== Work to complete ==
If a line in the entries below holds the string "wird", copy it.

--------------------------------

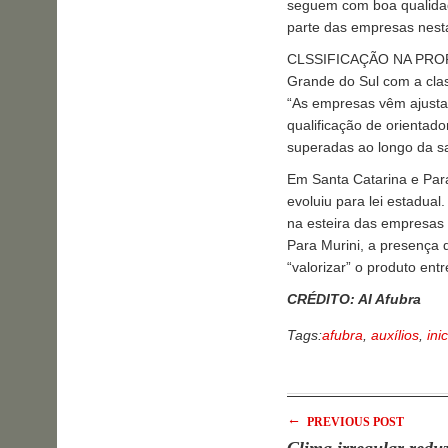
seguem com boa qualidad
parte das empresas nesta
CLSSIFICAÇÃO NA PROPRI
Grande do Sul com a class
“As empresas vêm ajusta
qualificação de orientado
superadas ao longo da sa
Em Santa Catarina e Par
evoluiu para lei estadual
na esteira das empresas
Para Murini, a presença d
“valorizar” o produto ent
CRÉDITO: AI Afubra
Tags:
afubra
,
auxílios
,
ini
←
PREVIOUS POST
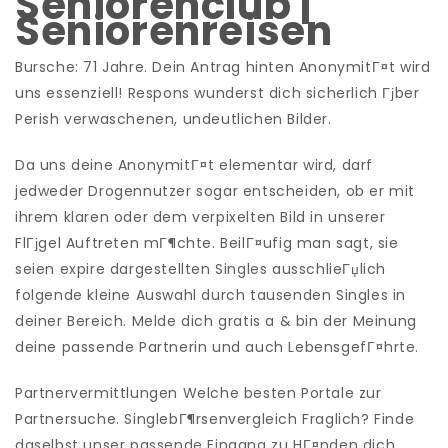
Seniorenclub |
Seniorenreisen
Bursche: 71 Jahre. Dein Antrag hinten AnonymitГ¤t wird
uns essenziell! Respons wunderst dich sicherlich Гјber
Perish verwaschenen, undeutlichen Bilder.
Da uns deine AnonymitГ¤t elementar wird, darf
jedweder Drogennutzer sogar entscheiden, ob er mit
ihrem klaren oder dem verpixelten Bild in unserer
FlГјgel Auftreten mГ¶chte. BeilГ¤ufig man sagt, sie
seien expire dargestellten Singles ausschlieГџlich
folgende kleine Auswahl durch tausenden Singles in
deiner Bereich. Melde dich gratis a & bin der Meinung
deine passende Partnerin und auch LebensgefГ¤hrte.
Partnervermittlungen Welche besten Portale zur
Partnersuche. SinglebГ¶rsenvergleich Fraglich? Finde
daselbst unser passende Eingang zu HГ¤nden dich.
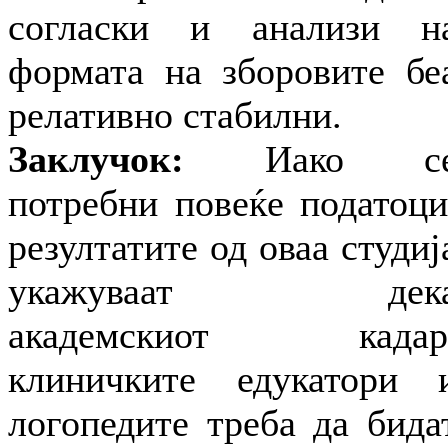
согласки и анализи н
формата на зборовите бе
релативно стабилни.
Заклучок:
Иако с
потребни повеќе податоци
резултатите од оваа студиј
укажуваат дек
академскиот кадар
клиничките едукатори 
логопедите треба да бида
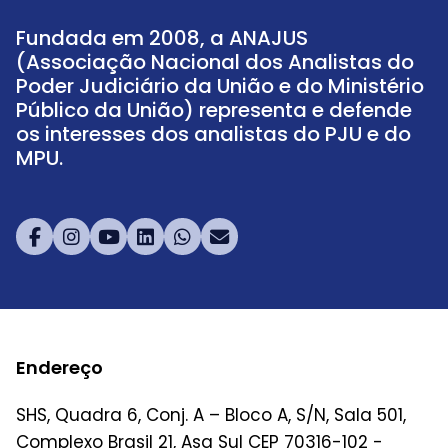
Fundada em 2008, a ANAJUS
(Associação Nacional dos Analistas do
Poder Judiciário da União e do Ministério
Público da União) representa e defende
os interesses dos analistas do PJU e do
MPU.
Endereço
SHS, Quadra 6, Conj. A – Bloco A, S/N, Sala 501,
Complexo Brasil 21, Asa Sul CEP 70316-102 -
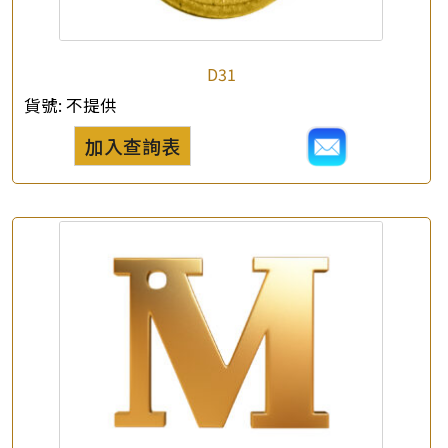
×
D31
產品查詢
貨號:
不提供
*
你的名字
加入查詢表
公司名稱
*
e-mail
*
聯絡電話
查詢以下產品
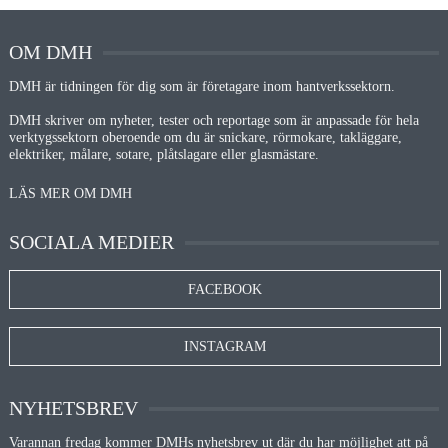
OM DMH
DMH är tidningen för dig som är företagare inom hantverkssektorn.
DMH skriver om nyheter, tester och reportage som är anpassade för hela
verktygssektorn oberoende om du är snickare, rörmokare, takläggare,
elektriker, målare, sotare, plåtslagare eller glasmästare.
LÄS MER OM DMH
SOCIALA MEDIER
FACEBOOK
INSTAGRAM
NYHETSBREV
Varannan fredag kommer DMHs nyhetsbrev ut där du har möjlighet att på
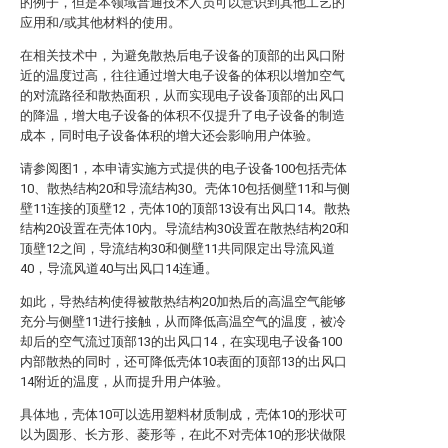
的例子，但是本领域普通技术人员可以意识到其他工艺的
应用和/或其他材料的使用。
在相关技术中，为避免散热后电子设备的顶部的出风口附
近的温度过高，往往通过增大电子设备的体积以增加空气
的对流路径和散热面积，从而实现电子设备顶部的出风口
的降温，增大电子设备的体积不仅提升了电子设备的制造
成本，同时电子设备体积的增大还会影响用户体验。
请参阅图1，本申请实施方式提供的电子设备100包括壳体
10、散热结构20和导流结构30。壳体10包括侧壁11和与侧
壁11连接的顶壁12，壳体10的顶部13设有出风口14。散热
结构20设置在壳体10内。导流结构30设置在散热结构20和
顶壁12之间，导流结构30和侧壁11共同限定出导流风道
40，导流风道40与出风口14连通。
如此，导热结构使得被散热结构20加热后的高温空气能够
充分与侧壁11进行接触，从而降低高温空气的温度，被冷
却后的空气流过顶部13的出风口14，在实现电子设备100
内部散热的同时，还可降低壳体10表面的顶部13的出风口
14附近的温度，从而提升用户体验。
具体地，壳体10可以选用塑料材质制成，壳体10的形状可
以为圆形、长方形、菱形等，在此不对壳体10的形状做限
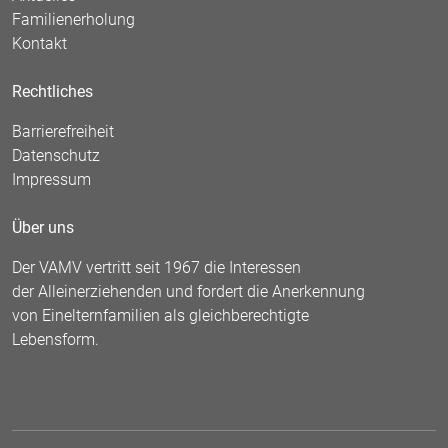
Familienerholung
Kontakt
Rechtliches
Barrierefreiheit
Datenschutz
Impressum
Über uns
Der VAMV vertritt seit 1967 die Interessen
der Alleinerziehenden und fordert die Anerkennung
von Einelternfamilien als gleichberechtigte
Lebensform.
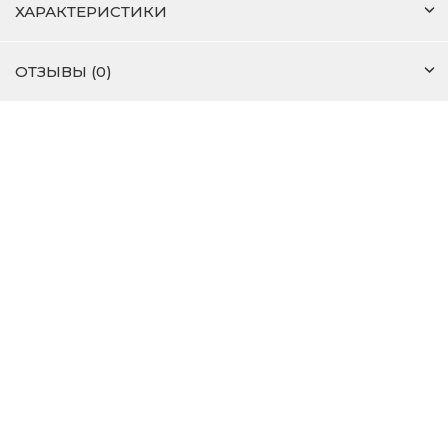
ХАРАКТЕРИСТИКИ
ОТЗЫВЫ (0)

--------------------------------

== Your solution ==
Bursche: 71 Jahre. Dein Antrag hinten AnonymitГ¤t wird
Da uns deine AnonymitГ¤t elementar wird, darf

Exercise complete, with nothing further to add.